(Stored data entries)
[Start of section]
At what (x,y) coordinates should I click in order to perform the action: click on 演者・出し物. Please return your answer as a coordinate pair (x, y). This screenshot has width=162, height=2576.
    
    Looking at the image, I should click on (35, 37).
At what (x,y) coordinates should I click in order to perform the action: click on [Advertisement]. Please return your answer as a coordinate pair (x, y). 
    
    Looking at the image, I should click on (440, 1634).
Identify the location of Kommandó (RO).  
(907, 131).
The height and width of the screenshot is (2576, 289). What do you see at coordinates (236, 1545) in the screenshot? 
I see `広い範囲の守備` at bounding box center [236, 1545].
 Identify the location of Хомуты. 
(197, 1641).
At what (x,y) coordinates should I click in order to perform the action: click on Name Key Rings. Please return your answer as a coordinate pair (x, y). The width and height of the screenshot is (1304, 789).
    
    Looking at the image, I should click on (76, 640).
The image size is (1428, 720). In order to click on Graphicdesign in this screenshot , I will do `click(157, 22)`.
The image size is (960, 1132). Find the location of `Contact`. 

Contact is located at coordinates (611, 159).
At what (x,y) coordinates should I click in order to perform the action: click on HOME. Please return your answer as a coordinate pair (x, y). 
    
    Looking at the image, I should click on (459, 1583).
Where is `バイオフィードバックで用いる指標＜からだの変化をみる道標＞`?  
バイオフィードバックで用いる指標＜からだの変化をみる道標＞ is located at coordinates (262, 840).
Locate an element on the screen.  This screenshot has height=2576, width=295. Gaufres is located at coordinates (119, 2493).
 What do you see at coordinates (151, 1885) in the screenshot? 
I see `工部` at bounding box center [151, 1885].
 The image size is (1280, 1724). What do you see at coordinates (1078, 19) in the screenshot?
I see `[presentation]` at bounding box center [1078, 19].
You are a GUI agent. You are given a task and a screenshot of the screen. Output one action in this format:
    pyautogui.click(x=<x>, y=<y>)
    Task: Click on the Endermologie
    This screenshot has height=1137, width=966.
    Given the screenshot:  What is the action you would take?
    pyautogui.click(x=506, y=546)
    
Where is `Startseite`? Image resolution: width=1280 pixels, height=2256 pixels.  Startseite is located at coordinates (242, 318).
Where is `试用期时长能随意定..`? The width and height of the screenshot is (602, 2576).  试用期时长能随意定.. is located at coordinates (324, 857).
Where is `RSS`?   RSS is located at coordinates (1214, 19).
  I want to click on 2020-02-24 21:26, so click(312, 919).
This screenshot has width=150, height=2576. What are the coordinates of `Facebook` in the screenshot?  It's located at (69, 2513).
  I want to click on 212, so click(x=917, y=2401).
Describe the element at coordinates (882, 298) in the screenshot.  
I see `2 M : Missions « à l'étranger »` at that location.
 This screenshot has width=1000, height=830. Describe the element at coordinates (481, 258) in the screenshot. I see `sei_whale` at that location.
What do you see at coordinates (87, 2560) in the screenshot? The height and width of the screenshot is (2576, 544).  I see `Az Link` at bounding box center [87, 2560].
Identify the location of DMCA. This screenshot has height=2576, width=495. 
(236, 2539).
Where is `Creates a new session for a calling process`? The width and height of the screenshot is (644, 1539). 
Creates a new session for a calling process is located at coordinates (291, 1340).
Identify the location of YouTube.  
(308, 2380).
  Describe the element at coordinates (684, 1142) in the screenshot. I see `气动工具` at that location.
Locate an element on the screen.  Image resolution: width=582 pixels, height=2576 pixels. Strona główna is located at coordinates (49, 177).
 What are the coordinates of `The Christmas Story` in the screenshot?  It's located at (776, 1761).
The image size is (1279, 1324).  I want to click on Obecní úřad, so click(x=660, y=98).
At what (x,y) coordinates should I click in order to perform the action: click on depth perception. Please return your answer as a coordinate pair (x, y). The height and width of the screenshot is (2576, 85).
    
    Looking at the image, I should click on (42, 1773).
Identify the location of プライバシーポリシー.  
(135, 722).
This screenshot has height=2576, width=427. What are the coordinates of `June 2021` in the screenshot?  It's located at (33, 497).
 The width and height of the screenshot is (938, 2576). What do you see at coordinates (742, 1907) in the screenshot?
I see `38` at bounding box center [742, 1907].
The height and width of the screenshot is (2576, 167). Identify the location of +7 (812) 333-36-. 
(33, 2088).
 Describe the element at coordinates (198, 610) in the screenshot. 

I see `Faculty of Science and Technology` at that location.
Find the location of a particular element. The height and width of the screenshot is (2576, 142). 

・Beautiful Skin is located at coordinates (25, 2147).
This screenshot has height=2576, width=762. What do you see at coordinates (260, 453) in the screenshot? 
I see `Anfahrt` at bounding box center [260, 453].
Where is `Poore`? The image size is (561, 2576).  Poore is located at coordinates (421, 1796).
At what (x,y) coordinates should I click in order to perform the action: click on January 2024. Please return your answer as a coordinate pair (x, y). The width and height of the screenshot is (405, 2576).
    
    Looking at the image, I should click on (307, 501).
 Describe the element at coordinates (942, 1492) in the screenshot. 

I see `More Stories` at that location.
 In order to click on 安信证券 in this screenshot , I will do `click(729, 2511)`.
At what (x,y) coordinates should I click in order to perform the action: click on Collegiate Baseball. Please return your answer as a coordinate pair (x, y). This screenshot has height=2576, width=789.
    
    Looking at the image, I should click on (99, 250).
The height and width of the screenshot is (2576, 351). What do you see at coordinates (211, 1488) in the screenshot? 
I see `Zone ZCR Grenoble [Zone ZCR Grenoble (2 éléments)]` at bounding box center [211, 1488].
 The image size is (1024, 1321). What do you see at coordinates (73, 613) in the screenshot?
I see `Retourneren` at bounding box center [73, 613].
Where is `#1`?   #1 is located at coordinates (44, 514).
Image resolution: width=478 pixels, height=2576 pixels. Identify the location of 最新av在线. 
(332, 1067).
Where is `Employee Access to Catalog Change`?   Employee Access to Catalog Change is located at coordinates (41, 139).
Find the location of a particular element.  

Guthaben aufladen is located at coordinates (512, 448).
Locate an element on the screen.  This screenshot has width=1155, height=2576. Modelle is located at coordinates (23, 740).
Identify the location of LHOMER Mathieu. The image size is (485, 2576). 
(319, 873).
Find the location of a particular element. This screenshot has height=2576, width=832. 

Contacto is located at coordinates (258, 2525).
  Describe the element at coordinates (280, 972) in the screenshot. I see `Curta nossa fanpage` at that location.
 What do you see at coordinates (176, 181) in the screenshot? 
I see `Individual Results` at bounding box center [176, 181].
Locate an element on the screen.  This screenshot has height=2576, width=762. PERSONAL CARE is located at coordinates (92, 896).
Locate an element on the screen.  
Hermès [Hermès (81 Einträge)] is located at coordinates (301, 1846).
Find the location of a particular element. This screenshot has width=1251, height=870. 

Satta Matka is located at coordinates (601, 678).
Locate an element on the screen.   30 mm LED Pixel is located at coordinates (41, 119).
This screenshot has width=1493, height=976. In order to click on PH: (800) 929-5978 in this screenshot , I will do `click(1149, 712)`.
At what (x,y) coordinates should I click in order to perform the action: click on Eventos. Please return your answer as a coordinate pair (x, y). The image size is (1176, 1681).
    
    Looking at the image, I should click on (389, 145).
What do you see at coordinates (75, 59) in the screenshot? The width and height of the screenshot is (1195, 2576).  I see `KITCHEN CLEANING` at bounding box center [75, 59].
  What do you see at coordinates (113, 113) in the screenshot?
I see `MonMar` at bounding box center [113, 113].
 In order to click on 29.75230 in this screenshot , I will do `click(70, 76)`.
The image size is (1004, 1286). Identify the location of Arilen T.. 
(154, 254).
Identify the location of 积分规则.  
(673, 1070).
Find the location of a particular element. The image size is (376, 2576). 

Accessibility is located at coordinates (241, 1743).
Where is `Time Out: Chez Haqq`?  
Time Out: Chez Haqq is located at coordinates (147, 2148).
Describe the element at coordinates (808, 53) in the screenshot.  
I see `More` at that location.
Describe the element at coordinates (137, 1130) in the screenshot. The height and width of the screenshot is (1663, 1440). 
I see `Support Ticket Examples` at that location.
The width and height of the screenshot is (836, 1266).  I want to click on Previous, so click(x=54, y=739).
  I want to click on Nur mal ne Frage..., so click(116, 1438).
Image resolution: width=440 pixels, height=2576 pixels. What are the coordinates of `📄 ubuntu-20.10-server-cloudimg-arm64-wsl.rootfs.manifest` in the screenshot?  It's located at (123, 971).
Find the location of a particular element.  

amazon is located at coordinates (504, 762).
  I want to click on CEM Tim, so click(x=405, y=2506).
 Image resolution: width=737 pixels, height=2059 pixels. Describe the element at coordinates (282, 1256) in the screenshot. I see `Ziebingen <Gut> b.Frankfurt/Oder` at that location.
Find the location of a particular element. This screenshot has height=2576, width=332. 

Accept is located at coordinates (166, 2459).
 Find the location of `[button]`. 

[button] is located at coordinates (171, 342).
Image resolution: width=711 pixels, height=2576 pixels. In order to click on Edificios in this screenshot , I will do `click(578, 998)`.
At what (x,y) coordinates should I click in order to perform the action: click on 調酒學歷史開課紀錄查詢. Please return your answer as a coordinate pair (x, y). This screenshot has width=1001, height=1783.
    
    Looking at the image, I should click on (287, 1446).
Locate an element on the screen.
[End of section]
Task objective: Please copy each line of the records above that holds the word "will".

Answer to this exercise:
The image size is (1428, 720). In order to click on Graphicdesign in this screenshot , I will do `click(157, 22)`.
 In order to click on 安信证券 in this screenshot , I will do `click(729, 2511)`.
This screenshot has width=1493, height=976. In order to click on PH: (800) 929-5978 in this screenshot , I will do `click(1149, 712)`.
 In order to click on 29.75230 in this screenshot , I will do `click(70, 76)`.
Image resolution: width=711 pixels, height=2576 pixels. In order to click on Edificios in this screenshot , I will do `click(578, 998)`.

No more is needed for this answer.